THE TASK:
Print out the entries from the line containing "Kooperation mit der Stiftung Lichtblick ein" through the last line, exactly, and print nothing else. Pictures are not copied.

SUPPLIED DATA:

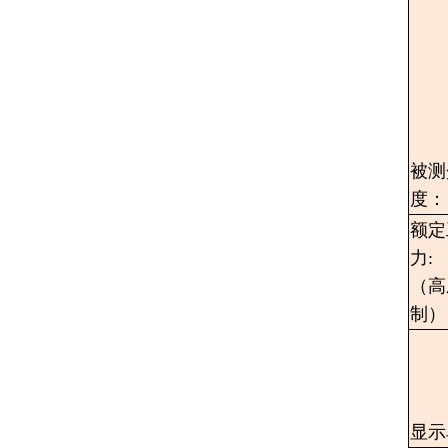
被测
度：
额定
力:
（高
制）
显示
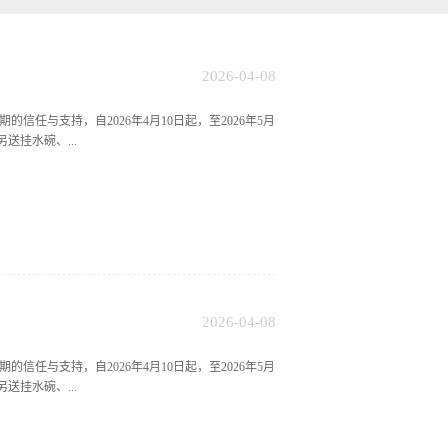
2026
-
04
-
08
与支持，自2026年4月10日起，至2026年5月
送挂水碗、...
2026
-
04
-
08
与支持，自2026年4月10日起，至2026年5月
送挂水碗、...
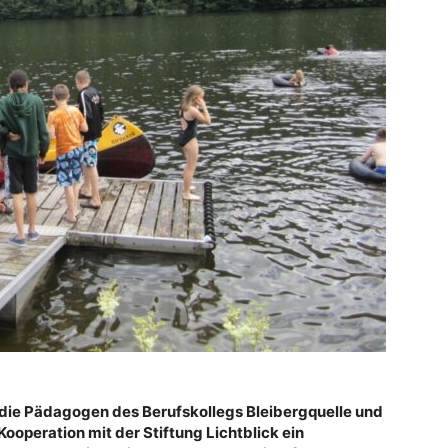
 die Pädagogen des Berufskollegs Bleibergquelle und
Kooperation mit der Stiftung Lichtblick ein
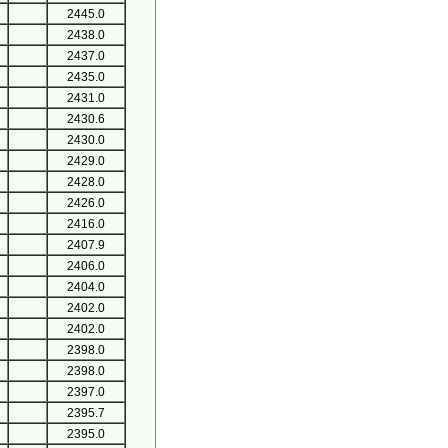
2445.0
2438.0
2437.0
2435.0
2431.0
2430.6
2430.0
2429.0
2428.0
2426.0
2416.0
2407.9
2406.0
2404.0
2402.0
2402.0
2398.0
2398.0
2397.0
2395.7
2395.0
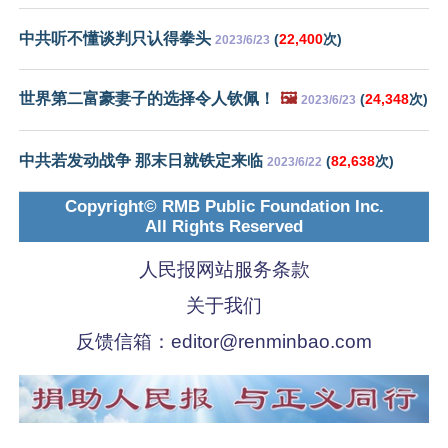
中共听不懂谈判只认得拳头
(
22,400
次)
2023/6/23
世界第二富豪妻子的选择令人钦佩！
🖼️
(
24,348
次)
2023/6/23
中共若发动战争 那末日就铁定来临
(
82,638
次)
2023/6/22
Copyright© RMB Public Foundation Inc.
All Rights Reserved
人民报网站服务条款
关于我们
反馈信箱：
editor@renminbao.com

WRITTEN ANSWER:
Kooperation mit der Stiftung Lichtblick ein
2445.0
2438.0
2437.0
2435.0
2431.0
2430.6
2430.0
2429.0
2428.0
2426.0
2416.0
2407.9
2406.0
2404.0
2402.0
2402.0
2398.0
2398.0
2397.0
2395.7
2395.0
中共听不懂谈判只认得拳头
(
22,400
次)
2023/6/23
世界第二富豪妻子的选择令人钦佩！
🖼️
(
24,348
次)
2023/6/23
中共若发动战争 那末日就铁定来临
(
82,638
次)
2023/6/22
Copyright© RMB Public Foundation Inc.
All Rights Reserved
人民报网站服务条款
关于我们
反馈信箱：
editor@renminbao.com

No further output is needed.